T0 hikayesi – Grand Seiko'nun bitmeyen arayışı

T0 CONSTANT FORCE

Masayuki Hirota, Chronos Japonya'nın genel yayın yönetmeni

Photo of T0 CONSTANT FORCE

T0 Constant-force Tourbillon

Seiko Watch Corporation, Eylül 2020'de Grand Seiko'nun konsept tasarımı olarak T0 (T-zero) Constant-force Tourbillon'u ("T0" olarak kısaltılır) tanıttı. Aynı eksende tourbillon ve tam entegre sait kuvvet taşıyan makine, mümkün olan en yüksek doğruluğa sahip mekanik bir saat yaratmayı hedefliyordu. 1960'larda Seiko'nun mekanik mekanizmaları, o zamanlar en geçerli saat yarışmaları olarak kabul edilen Neuchatel ve Cenevre Gözlemevi Yarışmaları'nda en üst sıralarda yer almıştı. Bu yeni mekanizma ile Grand Seiko dünyanın zirvesine geri döndü.

Zemberek, mekanik saatçilikteki sonsuz mücadele

Pille çalışan kuvars saatlerin aksine, mekanik saatler bir zembereğin boşalma gücüyle çalışır. Mekanik saatlerin mekanizması 17. yüzyıldan beri neredeyse aynı kalmıştır. Bu görünüşte eskimiş mekanizma bugün hala kullanılmaktadır, çünkü teknolojik evrimi birçok sorunu çözmüştür.

Grand Seiko'nun makinelerinden biri olan Spring Drive, bu evrimi simgeliyor. Spring Drive, bir zemberekten güç almasına rağmen bir quartz makine kadar hassastır. Manyetizmaya, sıcaklık değişimlerine ve darbelere karşı oldukça dayanıklıdır. Teknolojik ilerlemesinin bir sonucu olarak Seiko, kimsenin üretemediği bir mekanizmayı başarıyla yaratmıştır.
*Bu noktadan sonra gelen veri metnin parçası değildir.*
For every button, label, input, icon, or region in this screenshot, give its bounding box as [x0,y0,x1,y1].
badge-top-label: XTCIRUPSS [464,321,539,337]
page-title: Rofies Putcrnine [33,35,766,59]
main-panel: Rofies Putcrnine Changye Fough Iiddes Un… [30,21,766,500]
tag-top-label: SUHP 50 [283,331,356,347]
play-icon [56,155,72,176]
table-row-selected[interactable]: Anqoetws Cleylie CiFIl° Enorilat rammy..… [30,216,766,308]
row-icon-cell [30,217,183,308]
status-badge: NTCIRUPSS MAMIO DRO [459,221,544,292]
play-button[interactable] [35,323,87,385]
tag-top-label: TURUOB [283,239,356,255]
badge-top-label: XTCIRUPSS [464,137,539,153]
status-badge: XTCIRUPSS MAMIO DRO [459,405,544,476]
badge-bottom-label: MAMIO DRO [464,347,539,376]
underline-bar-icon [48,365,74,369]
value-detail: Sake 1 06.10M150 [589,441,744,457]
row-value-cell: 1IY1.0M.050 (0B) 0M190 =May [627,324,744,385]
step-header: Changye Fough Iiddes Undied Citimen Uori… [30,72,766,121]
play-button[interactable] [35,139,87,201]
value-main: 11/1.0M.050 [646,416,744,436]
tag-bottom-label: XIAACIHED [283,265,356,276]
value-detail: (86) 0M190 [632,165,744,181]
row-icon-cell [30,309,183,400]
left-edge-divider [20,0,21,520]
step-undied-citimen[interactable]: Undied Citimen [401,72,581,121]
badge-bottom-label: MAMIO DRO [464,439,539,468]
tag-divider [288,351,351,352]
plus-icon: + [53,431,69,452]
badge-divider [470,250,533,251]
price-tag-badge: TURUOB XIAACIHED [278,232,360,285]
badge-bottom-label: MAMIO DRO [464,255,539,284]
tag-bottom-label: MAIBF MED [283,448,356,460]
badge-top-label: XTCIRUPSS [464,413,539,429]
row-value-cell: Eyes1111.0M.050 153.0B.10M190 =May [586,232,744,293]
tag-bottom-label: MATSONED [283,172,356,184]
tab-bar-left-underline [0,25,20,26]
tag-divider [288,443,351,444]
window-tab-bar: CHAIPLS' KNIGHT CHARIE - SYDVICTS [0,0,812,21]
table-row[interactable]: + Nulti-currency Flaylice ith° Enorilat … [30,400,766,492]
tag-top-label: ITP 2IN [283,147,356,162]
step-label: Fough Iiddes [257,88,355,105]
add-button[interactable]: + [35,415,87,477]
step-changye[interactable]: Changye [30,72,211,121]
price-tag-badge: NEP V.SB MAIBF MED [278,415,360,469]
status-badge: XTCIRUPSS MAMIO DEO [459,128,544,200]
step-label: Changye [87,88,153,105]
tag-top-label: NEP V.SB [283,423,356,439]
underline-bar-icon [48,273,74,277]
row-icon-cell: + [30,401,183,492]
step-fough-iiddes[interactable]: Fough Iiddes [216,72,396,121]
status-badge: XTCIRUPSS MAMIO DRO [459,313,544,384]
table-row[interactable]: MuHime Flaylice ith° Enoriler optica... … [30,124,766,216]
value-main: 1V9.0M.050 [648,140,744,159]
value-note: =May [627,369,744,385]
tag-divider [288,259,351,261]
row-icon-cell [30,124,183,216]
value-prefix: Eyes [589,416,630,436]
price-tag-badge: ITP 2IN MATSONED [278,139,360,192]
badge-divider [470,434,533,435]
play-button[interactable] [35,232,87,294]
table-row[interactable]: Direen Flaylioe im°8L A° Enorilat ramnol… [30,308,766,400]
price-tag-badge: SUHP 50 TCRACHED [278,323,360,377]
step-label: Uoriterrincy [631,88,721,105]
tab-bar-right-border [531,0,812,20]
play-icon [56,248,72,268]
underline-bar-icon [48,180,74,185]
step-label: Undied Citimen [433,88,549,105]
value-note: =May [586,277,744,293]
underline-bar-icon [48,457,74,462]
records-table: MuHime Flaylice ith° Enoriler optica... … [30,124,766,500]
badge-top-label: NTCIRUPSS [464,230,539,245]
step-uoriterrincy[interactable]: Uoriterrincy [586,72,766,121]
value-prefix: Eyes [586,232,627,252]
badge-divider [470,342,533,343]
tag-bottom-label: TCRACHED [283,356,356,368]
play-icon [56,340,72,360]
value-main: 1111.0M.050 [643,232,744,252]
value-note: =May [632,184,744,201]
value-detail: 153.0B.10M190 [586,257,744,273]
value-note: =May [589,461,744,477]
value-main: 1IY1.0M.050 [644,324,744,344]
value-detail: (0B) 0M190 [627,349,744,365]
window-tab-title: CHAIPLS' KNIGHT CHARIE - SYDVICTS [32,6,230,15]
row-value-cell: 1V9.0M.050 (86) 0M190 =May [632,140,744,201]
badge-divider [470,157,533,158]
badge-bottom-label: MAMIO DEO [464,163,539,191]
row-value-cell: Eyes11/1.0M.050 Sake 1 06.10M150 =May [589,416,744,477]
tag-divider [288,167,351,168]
Mekanik saatlerin mekanizması teknolojik ilerleme sayesinde giderek daha pratik hale geldi. Mekanik saatler, 10 yıl önce üretilenlere kıyasla bile çok büyük bir evrim geçirdi. Bununla birlikte, mekanik saatlere güç veren zemberek, bir sorun devam etmektedir.

Mekanik saatlerde, zemberek kurulduğunda güç (veya "tork") kazanır ve boşaldıkça güç kaybeder. Bu nedenle kurmalı oyuncaklar da ilk başta hızla ve enerjik olarak hareket ederken zaman geçtikçe yavaşlar.
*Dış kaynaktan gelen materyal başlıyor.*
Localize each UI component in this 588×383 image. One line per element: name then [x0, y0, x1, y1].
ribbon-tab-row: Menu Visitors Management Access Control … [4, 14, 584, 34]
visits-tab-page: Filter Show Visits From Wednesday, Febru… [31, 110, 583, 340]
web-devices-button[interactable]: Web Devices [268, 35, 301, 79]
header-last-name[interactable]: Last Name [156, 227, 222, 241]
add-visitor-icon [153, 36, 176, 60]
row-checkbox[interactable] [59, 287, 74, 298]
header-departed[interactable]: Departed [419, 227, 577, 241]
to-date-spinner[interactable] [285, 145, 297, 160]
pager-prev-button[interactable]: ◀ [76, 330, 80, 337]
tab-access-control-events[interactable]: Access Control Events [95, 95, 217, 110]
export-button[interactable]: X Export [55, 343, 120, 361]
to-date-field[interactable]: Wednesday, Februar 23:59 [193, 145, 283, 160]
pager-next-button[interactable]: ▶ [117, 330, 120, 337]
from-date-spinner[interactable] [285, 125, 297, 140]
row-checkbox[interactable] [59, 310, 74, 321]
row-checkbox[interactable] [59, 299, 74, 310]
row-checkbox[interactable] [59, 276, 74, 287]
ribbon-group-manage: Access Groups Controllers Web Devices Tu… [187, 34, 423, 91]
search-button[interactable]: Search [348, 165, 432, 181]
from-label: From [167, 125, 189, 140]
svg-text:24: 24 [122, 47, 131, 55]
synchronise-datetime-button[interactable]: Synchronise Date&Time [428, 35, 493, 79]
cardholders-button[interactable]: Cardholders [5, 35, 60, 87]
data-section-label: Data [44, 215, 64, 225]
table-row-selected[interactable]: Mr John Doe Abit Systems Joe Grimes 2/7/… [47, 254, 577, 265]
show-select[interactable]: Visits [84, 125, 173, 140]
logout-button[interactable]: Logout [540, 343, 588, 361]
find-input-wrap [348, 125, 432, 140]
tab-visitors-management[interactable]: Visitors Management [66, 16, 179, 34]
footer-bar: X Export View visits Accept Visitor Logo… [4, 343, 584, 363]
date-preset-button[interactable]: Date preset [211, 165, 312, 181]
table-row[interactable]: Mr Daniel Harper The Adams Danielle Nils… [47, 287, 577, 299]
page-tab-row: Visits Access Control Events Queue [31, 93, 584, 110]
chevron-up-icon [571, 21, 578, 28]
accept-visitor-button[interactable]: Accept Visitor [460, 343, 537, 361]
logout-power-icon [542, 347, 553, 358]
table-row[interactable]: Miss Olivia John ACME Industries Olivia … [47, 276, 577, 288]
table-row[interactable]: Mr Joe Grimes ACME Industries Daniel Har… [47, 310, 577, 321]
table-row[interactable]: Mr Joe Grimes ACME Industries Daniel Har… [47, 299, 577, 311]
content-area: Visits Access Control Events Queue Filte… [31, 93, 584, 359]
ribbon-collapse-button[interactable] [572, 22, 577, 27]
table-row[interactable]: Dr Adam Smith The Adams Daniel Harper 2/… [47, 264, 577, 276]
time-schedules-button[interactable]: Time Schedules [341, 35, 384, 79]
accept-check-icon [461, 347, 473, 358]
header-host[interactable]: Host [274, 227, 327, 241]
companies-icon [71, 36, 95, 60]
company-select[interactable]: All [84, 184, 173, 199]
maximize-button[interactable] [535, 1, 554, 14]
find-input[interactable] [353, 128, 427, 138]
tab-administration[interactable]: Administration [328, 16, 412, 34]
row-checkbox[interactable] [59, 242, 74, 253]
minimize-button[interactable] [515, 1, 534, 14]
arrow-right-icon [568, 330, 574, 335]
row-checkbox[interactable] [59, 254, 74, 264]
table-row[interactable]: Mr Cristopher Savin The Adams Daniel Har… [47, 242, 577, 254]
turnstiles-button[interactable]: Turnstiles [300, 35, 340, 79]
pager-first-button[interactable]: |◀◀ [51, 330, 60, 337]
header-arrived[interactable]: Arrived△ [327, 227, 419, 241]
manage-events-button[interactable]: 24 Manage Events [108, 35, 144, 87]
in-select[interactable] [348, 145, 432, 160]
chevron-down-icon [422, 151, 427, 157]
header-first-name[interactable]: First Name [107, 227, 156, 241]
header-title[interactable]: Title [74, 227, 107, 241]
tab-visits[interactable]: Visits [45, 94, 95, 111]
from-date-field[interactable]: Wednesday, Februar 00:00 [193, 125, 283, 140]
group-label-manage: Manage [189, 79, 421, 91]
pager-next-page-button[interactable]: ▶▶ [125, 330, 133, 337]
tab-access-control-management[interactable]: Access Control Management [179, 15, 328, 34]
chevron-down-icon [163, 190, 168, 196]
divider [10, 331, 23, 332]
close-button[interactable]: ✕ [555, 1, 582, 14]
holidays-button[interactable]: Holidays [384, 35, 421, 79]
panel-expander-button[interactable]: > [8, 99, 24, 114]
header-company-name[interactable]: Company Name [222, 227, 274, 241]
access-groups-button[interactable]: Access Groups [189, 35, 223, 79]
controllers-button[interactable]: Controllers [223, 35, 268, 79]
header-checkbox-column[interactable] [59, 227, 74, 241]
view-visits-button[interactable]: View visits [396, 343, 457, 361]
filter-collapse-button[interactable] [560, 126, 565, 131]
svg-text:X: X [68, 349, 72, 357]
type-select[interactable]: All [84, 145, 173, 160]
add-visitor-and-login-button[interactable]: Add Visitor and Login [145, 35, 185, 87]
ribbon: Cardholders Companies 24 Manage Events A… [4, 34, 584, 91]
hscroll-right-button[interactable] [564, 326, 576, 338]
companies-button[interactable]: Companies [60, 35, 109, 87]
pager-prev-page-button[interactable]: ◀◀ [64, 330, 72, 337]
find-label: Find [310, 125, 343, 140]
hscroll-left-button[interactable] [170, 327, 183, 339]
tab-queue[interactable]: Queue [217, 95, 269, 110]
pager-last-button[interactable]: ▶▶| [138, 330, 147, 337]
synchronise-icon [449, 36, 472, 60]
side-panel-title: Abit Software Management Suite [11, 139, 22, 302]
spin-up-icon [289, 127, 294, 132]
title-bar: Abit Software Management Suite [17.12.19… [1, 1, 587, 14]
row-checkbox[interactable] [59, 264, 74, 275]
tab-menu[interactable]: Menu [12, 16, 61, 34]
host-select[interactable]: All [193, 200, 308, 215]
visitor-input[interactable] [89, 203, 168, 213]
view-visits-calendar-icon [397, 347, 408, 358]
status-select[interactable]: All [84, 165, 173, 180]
Teorik olarak, zemberekli mekanik kol saatleri ve sabir saatler, sarkaç veya balans sayesinde sabit bir ritimde çalışır. Sarkaç prensibi ile çalışan bileşenler, zemberekte ne kadar güç kalmış olursa olsun mekanik saatlere sabit bir ritim vermelidir.
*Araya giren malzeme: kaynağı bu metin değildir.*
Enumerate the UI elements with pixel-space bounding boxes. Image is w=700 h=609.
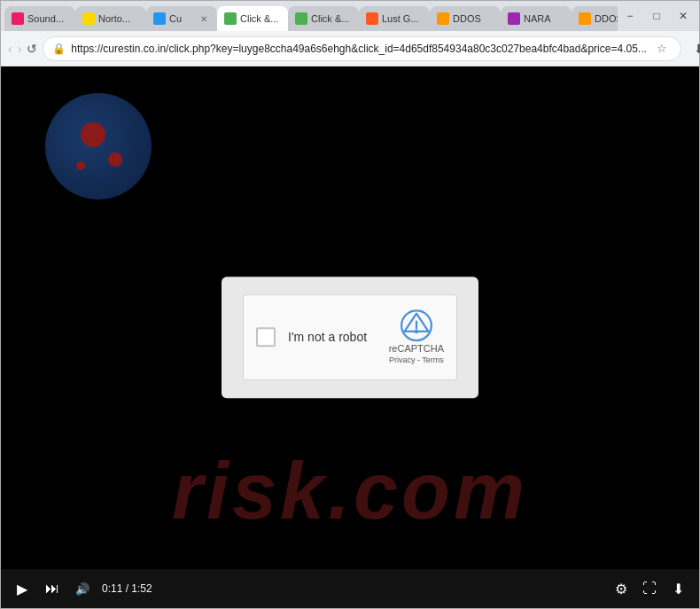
tab-favicon-norton1 [82,12,95,25]
tab-favicon-click2 [295,12,307,25]
watermark-text: risk.com [172,446,528,537]
recaptcha-brand-text: reCAPTCHA [389,343,444,354]
address-bar[interactable]: 🔒 https://curestin.co.in/click.php?key=l… [43,36,681,61]
recaptcha-label: I'm not a robot [288,331,367,345]
recaptcha-checkbox[interactable] [256,328,276,347]
tab-favicon-ddos2 [579,12,591,25]
tab-favicon-cursor [153,12,166,25]
tab-label-norton1: Norto... [98,13,130,24]
tab-norton1[interactable]: Norto... [75,6,146,31]
tab-sound[interactable]: Sound... [4,6,75,31]
tab-ddos1[interactable]: DDOS [430,6,501,31]
maximize-button[interactable]: □ [644,4,669,28]
tab-label-lust: Lust G... [382,13,419,24]
fullscreen-icon: ⛶ [642,581,657,597]
recaptcha-left: I'm not a robot [256,328,367,347]
tab-cursor[interactable]: Cu ✕ [146,6,217,31]
tab-label-sound: Sound... [27,13,64,24]
refresh-button[interactable]: ↺ [27,36,37,61]
logo-dot-medium [108,152,122,167]
recaptcha-right: reCAPTCHA Privacy - Terms [389,309,444,366]
tab-favicon-click1 [224,12,237,25]
logo-dot-big [81,122,105,147]
tab-favicon-sound [12,12,24,25]
close-button[interactable]: ✕ [671,4,696,28]
download-icon: ⬇ [694,42,700,56]
tab-close-cursor[interactable]: ✕ [198,12,210,25]
tab-label-cursor: Cu [169,13,182,24]
address-actions: ☆ [652,39,672,59]
next-button[interactable]: ⏭ [42,578,63,599]
download-button[interactable]: ⬇ [687,36,700,61]
play-icon: ▶ [17,581,27,597]
window-controls: − □ ✕ [618,4,696,28]
svg-point-1 [415,329,419,333]
logo-dots [67,115,129,177]
back-button[interactable]: ‹ [8,36,12,61]
tab-favicon-nara [508,12,520,25]
recaptcha-box: I'm not a robot reCAPTCHA Privacy - Term… [243,294,457,381]
lock-icon: 🔒 [52,43,66,55]
recaptcha-logo-icon [401,309,432,341]
tab-ddos2[interactable]: DDOS [572,6,618,31]
forward-button[interactable]: › [18,36,22,61]
tabs-container: Sound... Norto... Cu ✕ Click &... Cl [4,1,618,31]
bookmark-button[interactable]: ☆ [652,39,672,59]
tab-nara[interactable]: NARA [501,6,572,31]
browser-window: Sound... Norto... Cu ✕ Click &... Cl [0,0,700,609]
tab-label-ddos1: DDOS [453,13,481,24]
time-display: 0:11 / 1:52 [102,582,152,595]
tab-lust[interactable]: Lust G... [359,6,430,31]
recaptcha-overlay: I'm not a robot reCAPTCHA Privacy - Term… [222,277,478,399]
page-content: risk.com I'm not a robot [1,66,699,608]
tab-label-click1: Click &... [240,13,278,24]
settings-icon: ⚙ [615,581,627,597]
volume-button[interactable]: 🔊 [72,578,93,599]
next-icon: ⏭ [45,581,59,597]
forward-icon: › [18,42,22,56]
tab-click2[interactable]: Click &... [288,6,359,31]
tab-label-nara: NARA [524,13,551,24]
settings-button[interactable]: ⚙ [611,578,632,599]
tab-click1[interactable]: Click &... [217,6,288,31]
right-video-controls: ⚙ ⛶ ⬇ [611,578,688,599]
video-download-button[interactable]: ⬇ [667,578,688,599]
tab-label-click2: Click &... [311,13,349,24]
volume-icon: 🔊 [75,582,89,596]
recaptcha-privacy-text: Privacy - Terms [389,355,444,366]
tab-label-ddos2: DDOS [595,13,618,24]
fullscreen-button[interactable]: ⛶ [639,578,660,599]
recaptcha-dialog: I'm not a robot reCAPTCHA Privacy - Term… [222,277,478,399]
play-button[interactable]: ▶ [12,578,33,599]
video-download-icon: ⬇ [673,581,684,597]
navigation-bar: ‹ › ↺ 🔒 https://curestin.co.in/click.php… [1,31,699,66]
back-icon: ‹ [8,42,12,56]
video-controls-bar: ▶ ⏭ 🔊 0:11 / 1:52 ⚙ ⛶ ⬇ [1,569,699,608]
refresh-icon: ↺ [27,42,37,56]
logo-dot-small [76,161,85,170]
site-logo [45,93,152,199]
tab-favicon-lust [366,12,378,25]
minimize-button[interactable]: − [618,4,642,28]
nav-right-buttons: ⬇ 👤 ⋮ [687,36,700,61]
tab-favicon-ddos1 [437,12,449,25]
title-bar: Sound... Norto... Cu ✕ Click &... Cl [1,1,699,31]
url-text: https://curestin.co.in/click.php?key=luy… [71,43,646,55]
Ancak, bu sadece bir teoridir. Mekanik bir saatin hassasiyeti, zemberek boşaldıkça çeşitli faktörler nedeniyle azalacaktır. Bu, saatçilerin bu konuda hiçbir şey yapmadığı anlamına gelmez. Grand Seiko'nun bu yılın başlarında piyasaya sürdüğü Kalibre 9SA5 buna iyi bir örnektir. 80 saatlik güç rezervi, balansın benzersiz biçimi ve mekanizmaya yerleşme şekli sayesinde hassasiyetini uzun saatler boyunca koruyabilir. Bununla birlikte, ideal olarak tork, zemberek ister tam kurulmuş olsun ister hemen hemen tamamen boşalmış olsun, aynı olmalıdır.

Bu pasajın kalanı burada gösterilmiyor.